Let $u, v \in V$ where $V$ is some inner product space. Prove that if $‖u+v‖=‖u−v‖$,then $u$ and $v$ are orthogonal.

inner-productslinear algebra

Let $u, v \in V$ where $V$ is some inner product space. Prove that if
$‖u+v‖=‖u−v‖$, then $u$ and $v$ are orthogonal.

I'm a little bit confused about this problem. I guess the problem must have mentioned the inner product space is defined over $\mathbb{R}$.

This is because we end up with "$\textit{Re}<v,u>=0$" instead of "$<v,u>=0$" without the condition that is probably missed.

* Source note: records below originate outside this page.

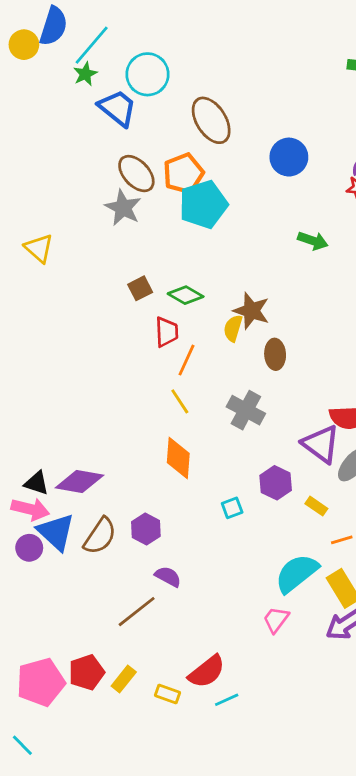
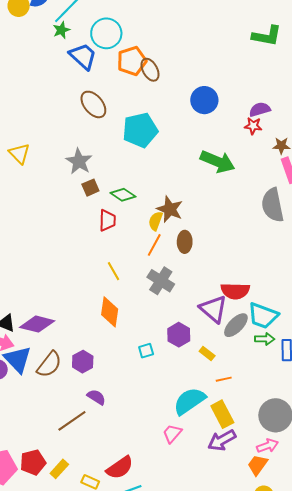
brown ellipse: (211, 120) -> (150, 70), size x0.7
orange pentagon: (183, 173) -> (132, 61), moved
gray star: (123, 208) -> (79, 161), moved
green arrow: (313, 241) -> (218, 162), size x1.6
orange line: (186, 360) -> (154, 245), moved

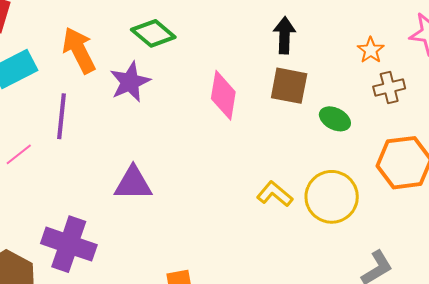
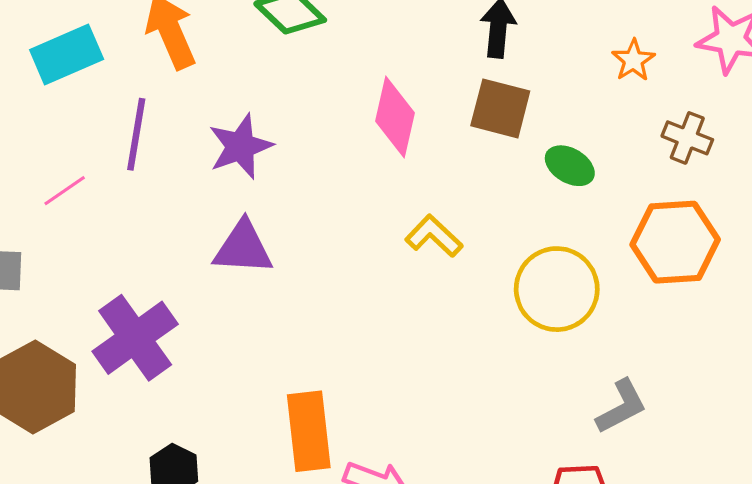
purple star: (130, 82) -> (240, 146), moved
brown cross: (389, 87) -> (687, 138), moved, turned 32
yellow L-shape: (275, 194) -> (434, 236), moved
purple cross: (69, 244) -> (135, 338), turned 32

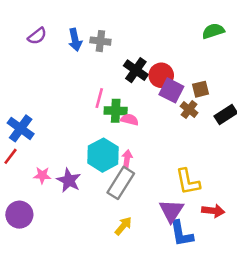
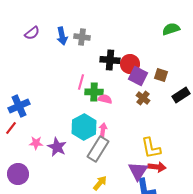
black cross: (136, 70) -> (110, 60), turned -30
brown square: (200, 89) -> (161, 75), turned 32
brown cross: (189, 109) -> (143, 98), moved
blue cross: (21, 128) -> (19, 106), turned 30
red arrow: (213, 211) -> (157, 167), moved

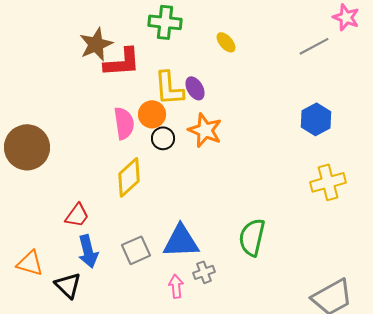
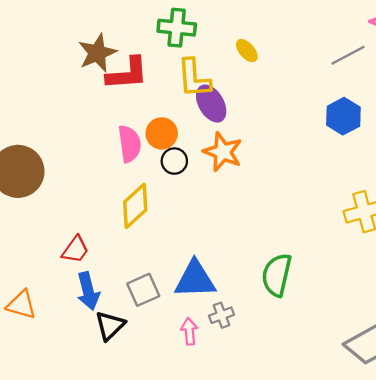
yellow L-shape: (169, 88) -> (194, 78), moved
purple ellipse: (195, 88) -> (211, 104), size x1.4
blue hexagon: (316, 119) -> (343, 116), moved
black triangle: (68, 285) -> (110, 326), moved, turned 32

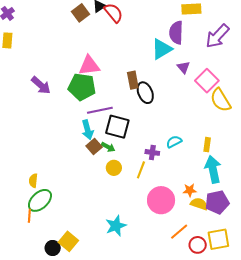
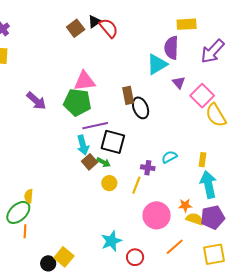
green ellipse: (40, 200) -> (18, 212), moved
red circle: (198, 245) -> (135, 257), moved

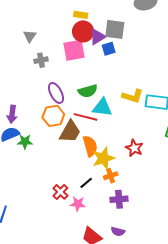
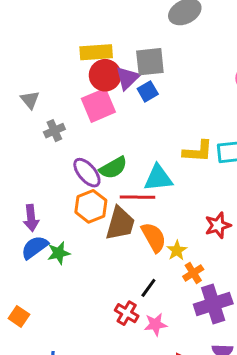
yellow rectangle: (81, 15) -> (96, 52), size x1.5
green semicircle: (88, 91) -> (113, 168), moved
red star: (134, 148) -> (218, 225), turned -30
yellow star: (103, 158) -> (177, 250), size x0.6
black line: (86, 183) -> (148, 288), moved
purple cross: (119, 199) -> (213, 304), size x1.4

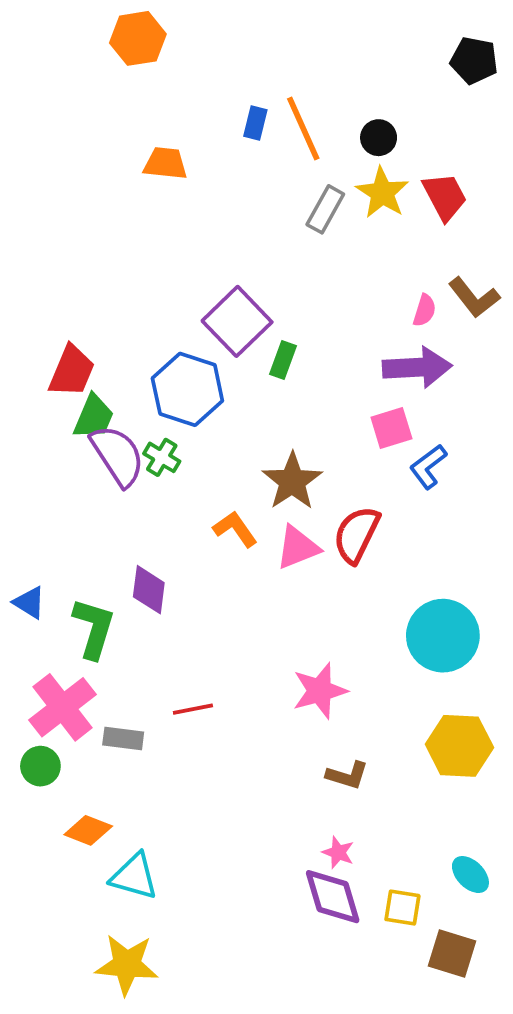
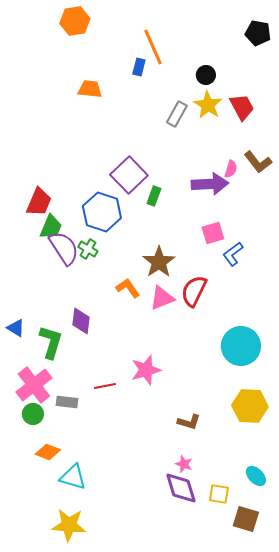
orange line: (303, 128) -> (153, 47), moved
purple arrow: (417, 367) -> (210, 184), moved
pink star: (320, 691) -> (146, 370), moved
green circle: (40, 766) -> (33, 414), moved

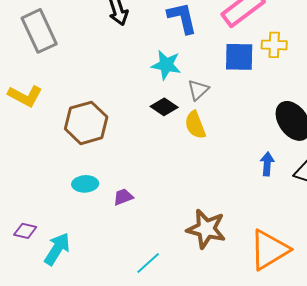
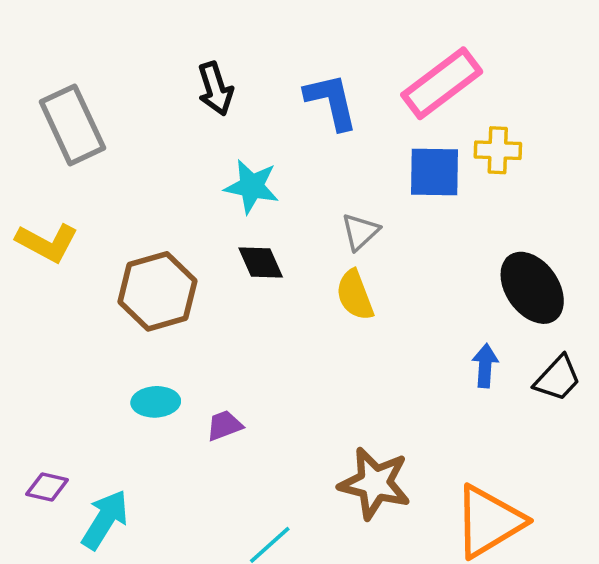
cyan star: (166, 65) -> (252, 186), moved
black diamond: (164, 107) -> (261, 262), moved, turned 32

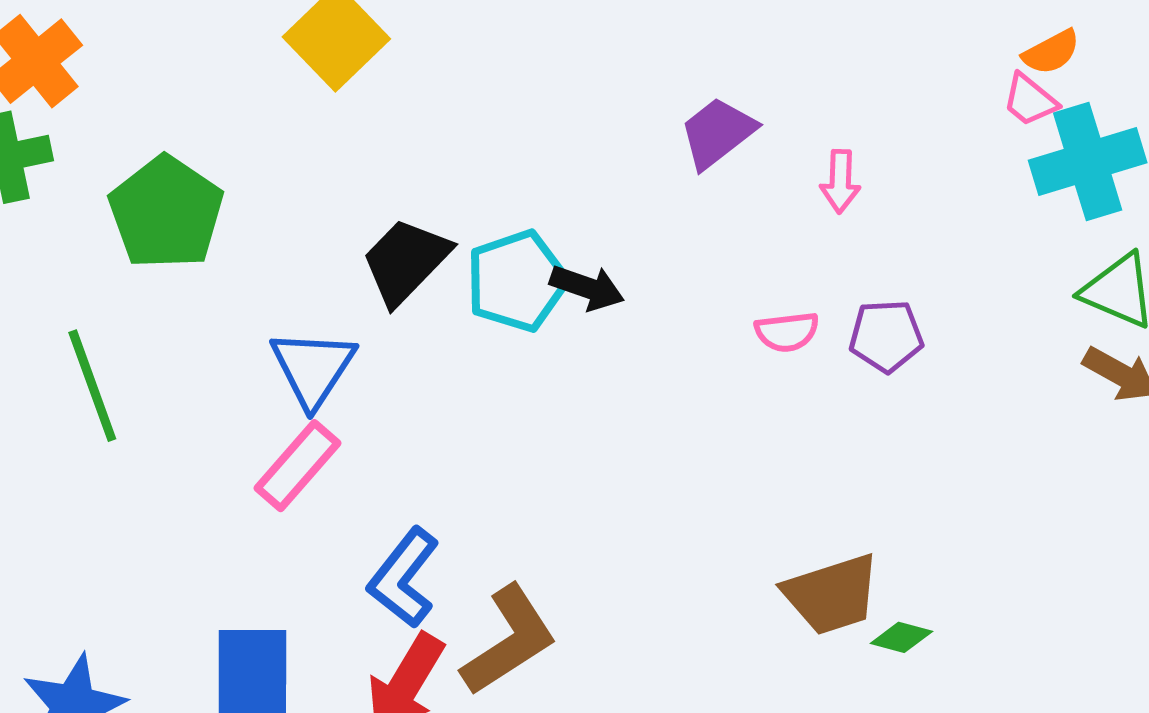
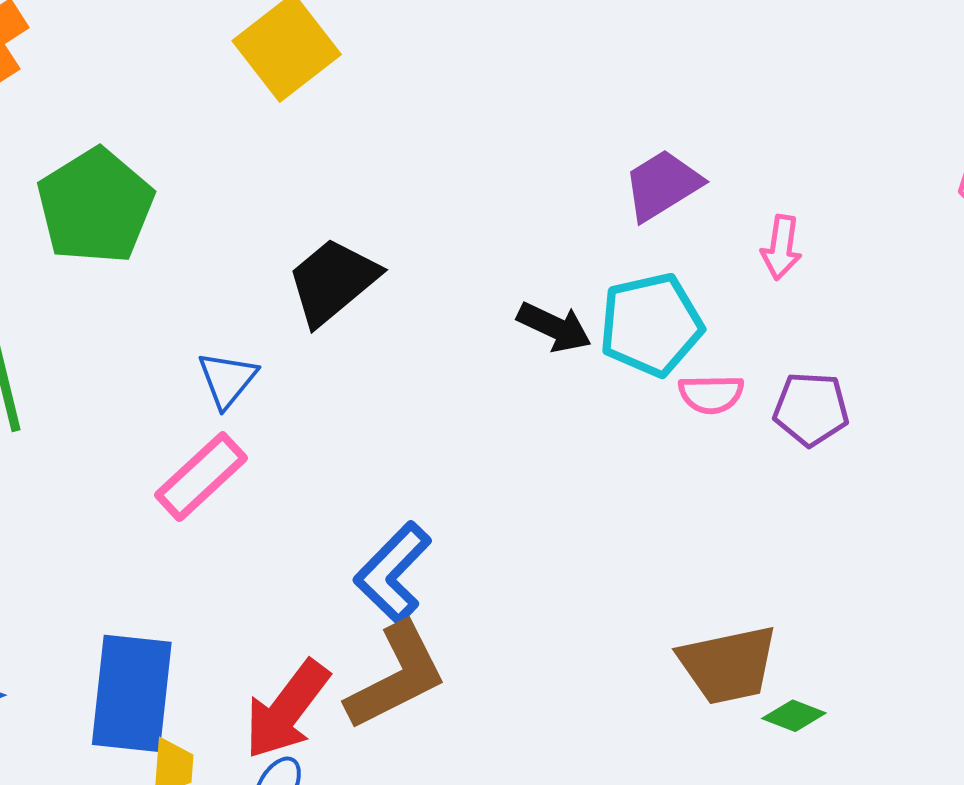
cyan pentagon: (517, 281) -> (651, 325), moved
black arrow: (587, 288) -> (554, 327), moved
blue triangle: (313, 368) -> (227, 379), size x0.7
blue L-shape: (404, 578) -> (393, 573), moved

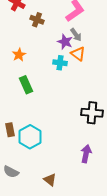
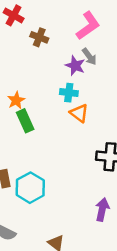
orange triangle: (78, 54) -> (79, 113), moved
orange star: (19, 55) -> (16, 100), moved

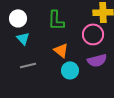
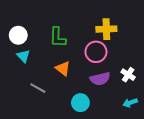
gray line: (28, 65) -> (38, 88), moved, turned 42
cyan circle: (70, 70) -> (80, 103), moved

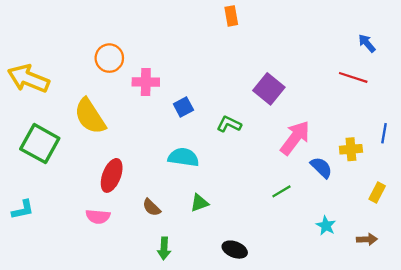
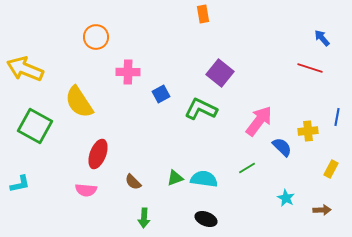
orange circle: (109, 58) -> (96, 37), moved
purple square: (269, 89) -> (220, 73), moved
green L-shape: (229, 124) -> (201, 109), size x1.5
cyan semicircle: (183, 157) -> (204, 179), moved

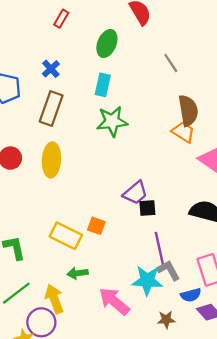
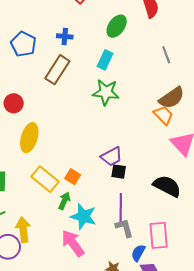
blue cross: (51, 69) -> (65, 36), turned 35
brown semicircle: (188, 111) -> (172, 98), turned 52
yellow ellipse: (51, 160) -> (29, 138), moved
green arrow: (78, 273) -> (64, 201), moved, turned 108
cyan star: (147, 281) -> (83, 216), moved
blue semicircle: (191, 295) -> (138, 253), turned 120

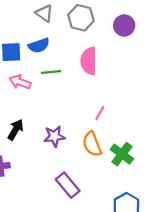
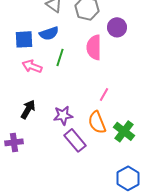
purple circle: (124, 25) -> (117, 27), moved
green line: (51, 72) -> (60, 57), turned -66
purple rectangle: (68, 185) -> (75, 140), moved

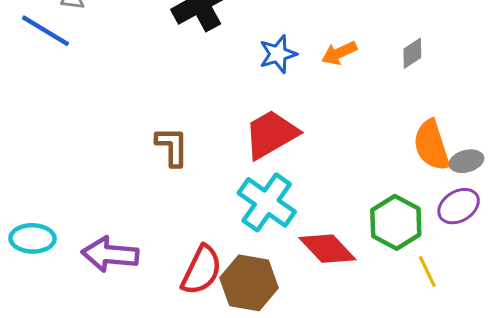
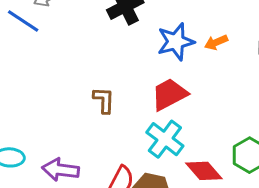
blue star: (278, 54) -> (176, 42), size x1.5

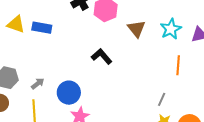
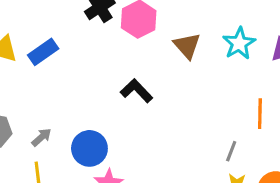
blue rectangle: (42, 28) -> (43, 52), turned -42
orange line: (178, 65) -> (260, 114), moved

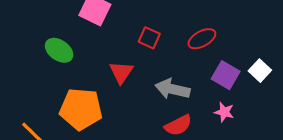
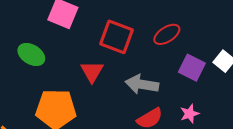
red square: (149, 38) -> (117, 37), size x1.6
pink star: (224, 112) -> (190, 114), moved, turned -30

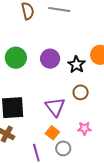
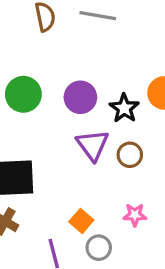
purple triangle: (55, 107) -> (93, 145), moved

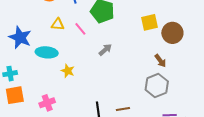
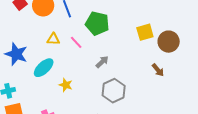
cyan ellipse: (47, 52) -> (44, 68), turned -45
gray hexagon: (157, 85) -> (114, 91), moved

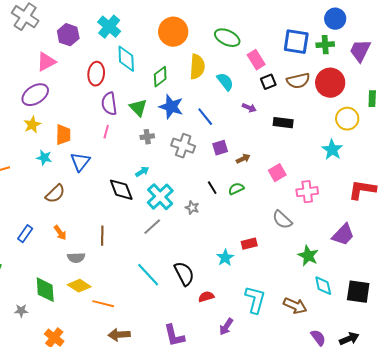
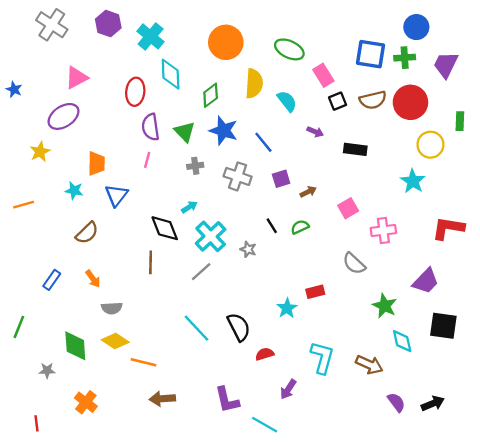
purple hexagon: (68, 35) -> (108, 24), moved
yellow star: (32, 125) -> (40, 152), moved
brown line: (102, 236) -> (151, 262), moved
black square: (358, 292) -> (443, 326), moved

And, I see many problems are missing things similarly, so is it safe to assume that any inner product space is defined over $\mathbb{R}$ if nothing is mentioned further? "I'm studying undergraduate-level linear algebra."

Am I correct?

Best Answer

You are right that this fails in complex inner product spaces. In fact it already clearly fails in (complex) dimension$~1$, where two nonzero vectors are never orthogonal: taking $u$ to have its unique coordinate real, and $v$ similarly imaginary (and both nonzero), one gets for $u+v$ and $u-v$ vectors with as (sole) coordinates complex conjugate numbers, and therefore the same norm.

If your book omits "real" when it wants to say "real inner product space", that is an error. Alternatively one can use "Euclidean vector space" instead of "real inner product space", but not just "inner product space".